Angina pectoris is itself broken into categories in order to better describe the qualities and conditions of the term.

Stable vs. Unstable Angina Pectoris

Stable angina: chest pain occurs when the myocardial oxygen demand exceeds the ability of a coronary artery to supply oxygenated blood to the heart muscle itself. As a person exercises, myocardial work increases and is accompanied by an increase in myocardial oxygen demand. Normal coronary arteries dilate in response to this demand and coronary blood flow increases.

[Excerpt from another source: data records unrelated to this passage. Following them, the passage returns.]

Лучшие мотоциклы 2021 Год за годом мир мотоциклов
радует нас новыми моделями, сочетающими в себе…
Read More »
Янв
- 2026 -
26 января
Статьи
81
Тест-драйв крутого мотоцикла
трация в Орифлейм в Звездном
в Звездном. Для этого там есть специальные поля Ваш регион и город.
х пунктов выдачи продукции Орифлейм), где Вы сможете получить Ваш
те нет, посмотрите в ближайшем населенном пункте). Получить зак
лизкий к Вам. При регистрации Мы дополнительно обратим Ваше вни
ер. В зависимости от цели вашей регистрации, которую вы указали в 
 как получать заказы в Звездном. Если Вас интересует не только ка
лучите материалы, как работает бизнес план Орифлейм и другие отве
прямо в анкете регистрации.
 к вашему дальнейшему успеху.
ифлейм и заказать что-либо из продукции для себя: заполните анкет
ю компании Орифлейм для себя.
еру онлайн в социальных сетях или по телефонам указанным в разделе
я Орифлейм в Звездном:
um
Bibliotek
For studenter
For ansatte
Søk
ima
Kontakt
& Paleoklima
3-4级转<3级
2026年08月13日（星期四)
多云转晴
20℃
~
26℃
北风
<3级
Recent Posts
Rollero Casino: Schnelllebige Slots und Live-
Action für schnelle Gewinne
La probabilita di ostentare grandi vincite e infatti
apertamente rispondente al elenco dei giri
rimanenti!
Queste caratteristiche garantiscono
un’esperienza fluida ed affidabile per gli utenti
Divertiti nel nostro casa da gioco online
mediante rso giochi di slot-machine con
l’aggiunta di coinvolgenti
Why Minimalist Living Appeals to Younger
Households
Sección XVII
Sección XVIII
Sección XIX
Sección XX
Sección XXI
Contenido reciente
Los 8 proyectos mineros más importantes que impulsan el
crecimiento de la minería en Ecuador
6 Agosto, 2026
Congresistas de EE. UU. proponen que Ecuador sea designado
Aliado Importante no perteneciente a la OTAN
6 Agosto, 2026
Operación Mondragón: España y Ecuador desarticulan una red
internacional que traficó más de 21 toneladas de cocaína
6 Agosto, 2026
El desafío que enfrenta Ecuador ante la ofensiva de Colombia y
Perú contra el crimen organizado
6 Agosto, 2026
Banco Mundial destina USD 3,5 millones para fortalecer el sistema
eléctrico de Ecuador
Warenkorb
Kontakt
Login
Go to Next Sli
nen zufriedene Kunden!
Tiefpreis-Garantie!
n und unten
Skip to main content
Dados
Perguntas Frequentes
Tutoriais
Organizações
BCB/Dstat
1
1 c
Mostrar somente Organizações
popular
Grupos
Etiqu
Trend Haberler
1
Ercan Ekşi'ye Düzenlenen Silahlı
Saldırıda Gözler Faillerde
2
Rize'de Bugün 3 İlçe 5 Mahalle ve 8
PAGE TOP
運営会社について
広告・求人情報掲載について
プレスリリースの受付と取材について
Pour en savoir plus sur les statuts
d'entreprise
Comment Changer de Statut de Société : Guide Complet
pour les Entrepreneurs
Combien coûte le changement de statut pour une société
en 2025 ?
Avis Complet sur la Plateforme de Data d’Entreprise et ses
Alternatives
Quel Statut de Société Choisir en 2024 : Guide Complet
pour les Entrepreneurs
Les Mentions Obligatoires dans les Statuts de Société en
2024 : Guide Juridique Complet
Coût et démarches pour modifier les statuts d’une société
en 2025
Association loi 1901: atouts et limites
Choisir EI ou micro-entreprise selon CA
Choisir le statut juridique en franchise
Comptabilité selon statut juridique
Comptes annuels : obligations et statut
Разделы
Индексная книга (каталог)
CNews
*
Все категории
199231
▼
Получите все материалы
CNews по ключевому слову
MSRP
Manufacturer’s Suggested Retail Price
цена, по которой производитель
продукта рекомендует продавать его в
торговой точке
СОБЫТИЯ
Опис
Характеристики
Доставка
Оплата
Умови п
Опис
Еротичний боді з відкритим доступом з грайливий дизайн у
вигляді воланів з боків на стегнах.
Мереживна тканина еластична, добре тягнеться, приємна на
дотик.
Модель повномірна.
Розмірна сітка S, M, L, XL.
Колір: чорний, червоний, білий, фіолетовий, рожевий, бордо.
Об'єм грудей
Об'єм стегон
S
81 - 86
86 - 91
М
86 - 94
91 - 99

Stable angina is found frequently in an individual with a fixed obstruction in their coronary vessels, such as is often seen in coronary artery disease. This fixed disease condition limits the blood flow in a consistent manner as it flows through the diseased artery regardless of tissue demand requirements. The result is a consistently reproducible oxygen deficit during activities such as exercise which increase myocardial oxygen demand. For even though demand has increased the oxygen supply remains fixed, resulting in chest pain secondary to mounting ischemia. With rest, myocardial oxygen demand again falls within the limit of supply and the pain is relieved as the deficit decreases. Therefore, these triggers initiating “stable angina” occur when the heart is working harder than usual such as when exercising, doing yard work, experiencing emotional stress, eating a large meal, or going out into cold weather. The pain associated with stable angina usually goes away after a few minutes of rest or after taking a medication for angina. Often these attacks last from one to five minutes.6

Because stable angina occurs in a repetitive pattern it is sometimes referred to as chronic stable angina or brief myocardial ischemia. A diagnostic history of this type of chest pain is characterized by the presence of; the same precipitating factors, repetition in quality or duration, and/or a consistent response to the same modes of treatment such as rest or use of nitroglycerin. As a general rule for diagnosis the angina pattern of presentation should remain unchanged for at least one month.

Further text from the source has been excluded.